TASK
Return the lines below exactly, starting with the line that contains "Wrap output in <instances>...</instances>. Target: aorta." and stopping after the last line.

RECORDS SHOWN

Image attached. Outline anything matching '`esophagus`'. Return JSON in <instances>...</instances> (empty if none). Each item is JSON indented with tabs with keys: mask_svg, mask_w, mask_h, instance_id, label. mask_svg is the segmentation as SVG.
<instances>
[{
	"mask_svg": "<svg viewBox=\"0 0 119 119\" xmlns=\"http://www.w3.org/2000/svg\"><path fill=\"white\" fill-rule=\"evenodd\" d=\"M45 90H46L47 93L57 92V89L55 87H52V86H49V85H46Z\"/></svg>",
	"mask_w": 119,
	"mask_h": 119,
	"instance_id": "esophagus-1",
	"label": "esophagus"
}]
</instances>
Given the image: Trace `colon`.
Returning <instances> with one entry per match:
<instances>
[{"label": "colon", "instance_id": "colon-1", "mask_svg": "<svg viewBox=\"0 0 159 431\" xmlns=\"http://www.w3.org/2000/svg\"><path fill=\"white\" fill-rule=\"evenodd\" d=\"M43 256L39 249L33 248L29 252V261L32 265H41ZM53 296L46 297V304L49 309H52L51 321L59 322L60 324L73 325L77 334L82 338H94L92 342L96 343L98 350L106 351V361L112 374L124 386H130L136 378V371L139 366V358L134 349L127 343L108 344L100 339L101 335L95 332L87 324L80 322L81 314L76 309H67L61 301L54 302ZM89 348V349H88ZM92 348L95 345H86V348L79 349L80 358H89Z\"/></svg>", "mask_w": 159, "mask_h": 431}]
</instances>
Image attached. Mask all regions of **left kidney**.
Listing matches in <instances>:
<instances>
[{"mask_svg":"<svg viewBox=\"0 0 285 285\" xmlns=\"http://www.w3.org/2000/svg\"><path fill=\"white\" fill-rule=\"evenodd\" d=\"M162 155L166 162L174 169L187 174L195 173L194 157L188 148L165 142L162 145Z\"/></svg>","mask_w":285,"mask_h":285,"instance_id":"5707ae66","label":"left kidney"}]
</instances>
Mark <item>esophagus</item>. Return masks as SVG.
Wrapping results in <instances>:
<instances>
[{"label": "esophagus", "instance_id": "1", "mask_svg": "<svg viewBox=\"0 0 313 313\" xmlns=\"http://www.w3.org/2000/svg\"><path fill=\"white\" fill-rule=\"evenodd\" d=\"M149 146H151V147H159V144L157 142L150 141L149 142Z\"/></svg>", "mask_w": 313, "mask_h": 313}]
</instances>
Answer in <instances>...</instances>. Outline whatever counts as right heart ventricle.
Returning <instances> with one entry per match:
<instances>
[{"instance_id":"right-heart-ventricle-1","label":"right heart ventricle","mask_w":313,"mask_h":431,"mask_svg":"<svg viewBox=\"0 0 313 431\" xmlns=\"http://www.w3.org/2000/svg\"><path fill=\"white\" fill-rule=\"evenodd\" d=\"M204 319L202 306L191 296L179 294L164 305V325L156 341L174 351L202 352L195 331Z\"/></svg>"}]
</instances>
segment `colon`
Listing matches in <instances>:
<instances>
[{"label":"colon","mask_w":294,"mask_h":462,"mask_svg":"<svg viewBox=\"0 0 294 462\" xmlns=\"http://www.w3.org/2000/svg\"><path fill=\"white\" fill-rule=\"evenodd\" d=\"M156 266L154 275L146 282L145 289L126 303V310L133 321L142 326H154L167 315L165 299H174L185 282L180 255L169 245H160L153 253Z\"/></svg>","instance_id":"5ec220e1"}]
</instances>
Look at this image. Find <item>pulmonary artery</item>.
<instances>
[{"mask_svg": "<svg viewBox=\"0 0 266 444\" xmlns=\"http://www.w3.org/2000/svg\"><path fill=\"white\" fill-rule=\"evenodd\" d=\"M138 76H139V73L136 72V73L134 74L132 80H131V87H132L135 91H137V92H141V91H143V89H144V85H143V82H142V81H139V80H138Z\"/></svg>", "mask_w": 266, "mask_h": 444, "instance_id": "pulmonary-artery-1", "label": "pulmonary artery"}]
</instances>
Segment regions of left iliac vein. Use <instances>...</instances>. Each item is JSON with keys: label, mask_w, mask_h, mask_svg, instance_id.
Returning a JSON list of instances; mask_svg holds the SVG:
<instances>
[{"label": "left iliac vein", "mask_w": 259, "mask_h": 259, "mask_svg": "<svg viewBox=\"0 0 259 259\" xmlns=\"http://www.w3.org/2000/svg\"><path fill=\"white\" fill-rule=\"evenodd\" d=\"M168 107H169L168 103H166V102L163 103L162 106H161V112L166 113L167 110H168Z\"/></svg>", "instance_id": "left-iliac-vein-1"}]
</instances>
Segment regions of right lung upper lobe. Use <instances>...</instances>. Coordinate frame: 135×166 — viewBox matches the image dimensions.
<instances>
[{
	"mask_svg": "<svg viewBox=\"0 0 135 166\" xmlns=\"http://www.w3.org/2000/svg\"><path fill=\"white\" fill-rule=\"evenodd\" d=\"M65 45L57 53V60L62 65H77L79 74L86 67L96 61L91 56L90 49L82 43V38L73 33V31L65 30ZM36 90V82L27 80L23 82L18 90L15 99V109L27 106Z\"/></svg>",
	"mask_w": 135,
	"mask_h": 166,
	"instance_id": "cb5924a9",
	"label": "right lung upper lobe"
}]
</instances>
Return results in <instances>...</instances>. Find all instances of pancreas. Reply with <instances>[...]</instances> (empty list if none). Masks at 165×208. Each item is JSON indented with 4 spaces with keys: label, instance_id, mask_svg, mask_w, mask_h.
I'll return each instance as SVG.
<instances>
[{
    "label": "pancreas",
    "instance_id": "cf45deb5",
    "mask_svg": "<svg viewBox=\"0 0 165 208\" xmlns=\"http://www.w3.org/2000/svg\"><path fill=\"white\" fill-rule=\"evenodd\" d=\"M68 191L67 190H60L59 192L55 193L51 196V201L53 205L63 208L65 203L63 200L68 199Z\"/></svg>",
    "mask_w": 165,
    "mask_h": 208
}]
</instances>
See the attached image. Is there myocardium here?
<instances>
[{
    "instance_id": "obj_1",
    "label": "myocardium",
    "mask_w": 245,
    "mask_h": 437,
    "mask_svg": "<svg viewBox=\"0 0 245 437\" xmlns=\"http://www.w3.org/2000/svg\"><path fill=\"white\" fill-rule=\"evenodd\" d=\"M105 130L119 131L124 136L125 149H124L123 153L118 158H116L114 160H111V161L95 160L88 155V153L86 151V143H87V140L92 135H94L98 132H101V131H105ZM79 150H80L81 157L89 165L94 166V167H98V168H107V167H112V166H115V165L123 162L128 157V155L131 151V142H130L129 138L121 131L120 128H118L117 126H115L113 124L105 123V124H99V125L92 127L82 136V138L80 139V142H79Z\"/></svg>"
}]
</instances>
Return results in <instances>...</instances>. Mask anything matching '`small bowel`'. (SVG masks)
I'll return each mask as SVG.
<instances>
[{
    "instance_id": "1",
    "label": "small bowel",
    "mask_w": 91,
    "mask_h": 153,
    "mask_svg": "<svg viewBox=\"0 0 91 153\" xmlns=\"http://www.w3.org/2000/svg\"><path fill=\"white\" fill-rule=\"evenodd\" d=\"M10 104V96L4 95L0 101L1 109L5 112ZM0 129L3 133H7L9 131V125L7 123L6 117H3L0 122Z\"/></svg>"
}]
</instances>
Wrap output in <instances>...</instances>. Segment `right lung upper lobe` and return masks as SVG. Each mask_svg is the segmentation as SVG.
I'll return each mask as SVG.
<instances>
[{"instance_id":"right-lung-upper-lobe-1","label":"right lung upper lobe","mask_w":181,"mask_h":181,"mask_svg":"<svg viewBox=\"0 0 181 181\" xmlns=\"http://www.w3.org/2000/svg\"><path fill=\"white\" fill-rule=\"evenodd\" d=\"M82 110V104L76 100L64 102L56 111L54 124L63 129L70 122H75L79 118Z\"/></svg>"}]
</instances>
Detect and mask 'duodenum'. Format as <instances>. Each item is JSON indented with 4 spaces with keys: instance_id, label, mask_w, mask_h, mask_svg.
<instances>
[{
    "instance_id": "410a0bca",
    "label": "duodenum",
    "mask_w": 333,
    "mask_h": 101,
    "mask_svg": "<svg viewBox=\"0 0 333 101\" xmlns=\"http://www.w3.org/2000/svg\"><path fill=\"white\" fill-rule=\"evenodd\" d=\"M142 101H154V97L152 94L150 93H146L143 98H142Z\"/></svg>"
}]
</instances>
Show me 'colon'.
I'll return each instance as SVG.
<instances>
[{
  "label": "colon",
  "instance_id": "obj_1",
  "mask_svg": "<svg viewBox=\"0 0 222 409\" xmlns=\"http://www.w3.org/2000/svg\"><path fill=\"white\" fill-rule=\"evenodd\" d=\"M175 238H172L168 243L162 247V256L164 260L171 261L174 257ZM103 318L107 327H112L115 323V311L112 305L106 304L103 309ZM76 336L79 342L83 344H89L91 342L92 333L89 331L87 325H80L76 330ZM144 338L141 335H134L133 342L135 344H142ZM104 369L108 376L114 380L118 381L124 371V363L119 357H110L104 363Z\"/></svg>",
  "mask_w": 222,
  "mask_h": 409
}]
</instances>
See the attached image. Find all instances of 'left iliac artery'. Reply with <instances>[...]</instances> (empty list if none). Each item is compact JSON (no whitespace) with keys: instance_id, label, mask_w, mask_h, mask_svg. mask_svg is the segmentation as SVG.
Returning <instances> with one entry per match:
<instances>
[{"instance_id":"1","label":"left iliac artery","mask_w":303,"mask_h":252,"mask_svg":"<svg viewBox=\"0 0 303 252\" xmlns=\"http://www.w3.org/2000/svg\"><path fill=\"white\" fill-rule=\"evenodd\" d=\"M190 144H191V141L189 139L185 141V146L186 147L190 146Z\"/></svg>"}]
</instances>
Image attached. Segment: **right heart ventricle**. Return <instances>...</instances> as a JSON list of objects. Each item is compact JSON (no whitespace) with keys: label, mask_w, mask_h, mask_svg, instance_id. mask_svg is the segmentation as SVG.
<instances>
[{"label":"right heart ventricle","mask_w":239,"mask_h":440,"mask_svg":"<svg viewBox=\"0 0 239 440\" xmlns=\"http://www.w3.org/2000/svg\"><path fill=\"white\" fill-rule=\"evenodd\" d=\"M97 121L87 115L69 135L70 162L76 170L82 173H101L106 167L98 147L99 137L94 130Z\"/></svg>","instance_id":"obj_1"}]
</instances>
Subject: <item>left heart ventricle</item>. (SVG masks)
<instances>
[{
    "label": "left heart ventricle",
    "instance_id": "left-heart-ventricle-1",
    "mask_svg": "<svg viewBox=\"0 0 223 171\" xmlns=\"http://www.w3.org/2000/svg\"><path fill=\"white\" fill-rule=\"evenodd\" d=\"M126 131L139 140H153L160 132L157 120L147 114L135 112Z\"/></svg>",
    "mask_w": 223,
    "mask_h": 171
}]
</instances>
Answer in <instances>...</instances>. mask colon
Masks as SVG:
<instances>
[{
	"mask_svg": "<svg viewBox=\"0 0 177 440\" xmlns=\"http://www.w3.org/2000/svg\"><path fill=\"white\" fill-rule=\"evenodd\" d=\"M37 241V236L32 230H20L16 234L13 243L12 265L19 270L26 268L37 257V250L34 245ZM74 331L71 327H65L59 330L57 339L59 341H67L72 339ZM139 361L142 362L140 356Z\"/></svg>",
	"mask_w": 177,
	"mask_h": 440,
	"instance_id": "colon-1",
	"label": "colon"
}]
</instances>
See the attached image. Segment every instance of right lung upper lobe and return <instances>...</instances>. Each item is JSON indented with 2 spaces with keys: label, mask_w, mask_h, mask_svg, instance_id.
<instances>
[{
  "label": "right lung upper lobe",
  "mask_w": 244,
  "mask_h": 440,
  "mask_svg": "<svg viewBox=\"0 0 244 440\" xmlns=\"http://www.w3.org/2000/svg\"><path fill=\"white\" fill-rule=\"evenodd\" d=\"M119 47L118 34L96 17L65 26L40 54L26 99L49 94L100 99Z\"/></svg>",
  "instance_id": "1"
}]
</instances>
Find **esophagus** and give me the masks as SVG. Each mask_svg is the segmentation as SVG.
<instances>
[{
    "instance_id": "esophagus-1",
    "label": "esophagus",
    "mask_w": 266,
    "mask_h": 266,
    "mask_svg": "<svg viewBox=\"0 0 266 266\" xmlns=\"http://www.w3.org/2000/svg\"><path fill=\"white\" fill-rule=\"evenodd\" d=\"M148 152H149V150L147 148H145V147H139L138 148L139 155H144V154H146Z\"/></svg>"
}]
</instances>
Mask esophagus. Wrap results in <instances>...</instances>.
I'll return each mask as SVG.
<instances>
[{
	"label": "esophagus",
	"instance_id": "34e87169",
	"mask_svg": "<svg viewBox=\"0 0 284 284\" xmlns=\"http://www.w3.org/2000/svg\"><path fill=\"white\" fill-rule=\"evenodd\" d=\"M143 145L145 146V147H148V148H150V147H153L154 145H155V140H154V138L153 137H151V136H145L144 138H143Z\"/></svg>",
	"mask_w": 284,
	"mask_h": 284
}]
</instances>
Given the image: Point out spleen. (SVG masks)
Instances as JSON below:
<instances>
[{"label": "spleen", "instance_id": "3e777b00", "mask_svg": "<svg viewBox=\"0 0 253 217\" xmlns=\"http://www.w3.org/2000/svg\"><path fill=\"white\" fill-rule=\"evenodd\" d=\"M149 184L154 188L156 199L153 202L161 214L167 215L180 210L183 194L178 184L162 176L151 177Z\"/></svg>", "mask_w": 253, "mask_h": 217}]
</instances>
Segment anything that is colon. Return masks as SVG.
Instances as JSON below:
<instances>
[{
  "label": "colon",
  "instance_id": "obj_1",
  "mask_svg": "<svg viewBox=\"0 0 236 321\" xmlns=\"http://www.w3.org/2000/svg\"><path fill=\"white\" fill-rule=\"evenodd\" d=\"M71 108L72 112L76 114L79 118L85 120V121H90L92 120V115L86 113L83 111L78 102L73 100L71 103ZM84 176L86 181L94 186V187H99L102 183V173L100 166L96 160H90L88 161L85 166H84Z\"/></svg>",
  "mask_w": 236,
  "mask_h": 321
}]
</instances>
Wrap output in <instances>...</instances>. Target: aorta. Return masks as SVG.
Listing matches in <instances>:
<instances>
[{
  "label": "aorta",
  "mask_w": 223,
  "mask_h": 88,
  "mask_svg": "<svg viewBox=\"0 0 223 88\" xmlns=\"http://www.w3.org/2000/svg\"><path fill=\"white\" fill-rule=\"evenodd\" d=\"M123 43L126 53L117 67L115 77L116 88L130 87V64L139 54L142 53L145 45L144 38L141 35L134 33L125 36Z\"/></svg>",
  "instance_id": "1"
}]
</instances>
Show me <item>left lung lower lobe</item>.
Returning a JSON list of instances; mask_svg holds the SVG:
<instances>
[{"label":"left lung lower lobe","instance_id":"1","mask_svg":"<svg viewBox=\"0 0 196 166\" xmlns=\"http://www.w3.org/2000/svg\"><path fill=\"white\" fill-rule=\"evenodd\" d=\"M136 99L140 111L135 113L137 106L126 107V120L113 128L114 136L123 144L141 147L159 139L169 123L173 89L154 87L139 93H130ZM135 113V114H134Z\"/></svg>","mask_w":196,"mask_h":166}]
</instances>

SOLUTION FOR THIS PROBLEM
Wrap output in <instances>...</instances>. Target: aorta. Return masks as SVG.
Listing matches in <instances>:
<instances>
[{
  "label": "aorta",
  "mask_w": 223,
  "mask_h": 88,
  "mask_svg": "<svg viewBox=\"0 0 223 88\" xmlns=\"http://www.w3.org/2000/svg\"><path fill=\"white\" fill-rule=\"evenodd\" d=\"M123 43L126 53L117 67L115 77L116 88L130 87V64L139 54L142 53L145 45L144 38L141 35L134 33L125 36Z\"/></svg>",
  "instance_id": "1"
}]
</instances>
Show me <item>left lung lower lobe</item>.
Returning a JSON list of instances; mask_svg holds the SVG:
<instances>
[{"label":"left lung lower lobe","instance_id":"1","mask_svg":"<svg viewBox=\"0 0 196 166\" xmlns=\"http://www.w3.org/2000/svg\"><path fill=\"white\" fill-rule=\"evenodd\" d=\"M136 99L140 111L135 113L137 106L126 107V120L113 128L114 136L123 144L141 147L159 139L169 123L173 89L154 87L139 93H130ZM135 113V114H134Z\"/></svg>","mask_w":196,"mask_h":166}]
</instances>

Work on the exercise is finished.